Please repeat every entry exactly as written, but skip the pictures.
START INFORMATION PROVIDED
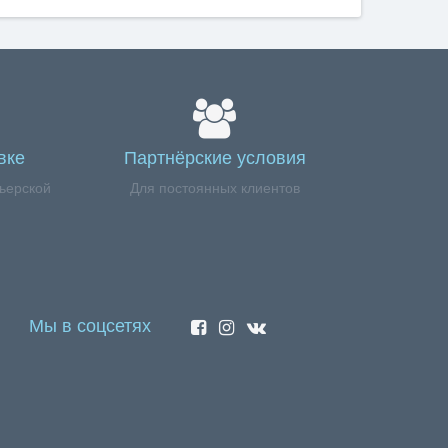
вке
Партнёрские условия
ьерской
Для постоянных клиентов
Мы в соцсетях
END INFORMATION PROVIDED
### TASK OUTPUT:
вке
Партнёрские условия
ьерской
Для постоянных клиентов
Мы в соцсетях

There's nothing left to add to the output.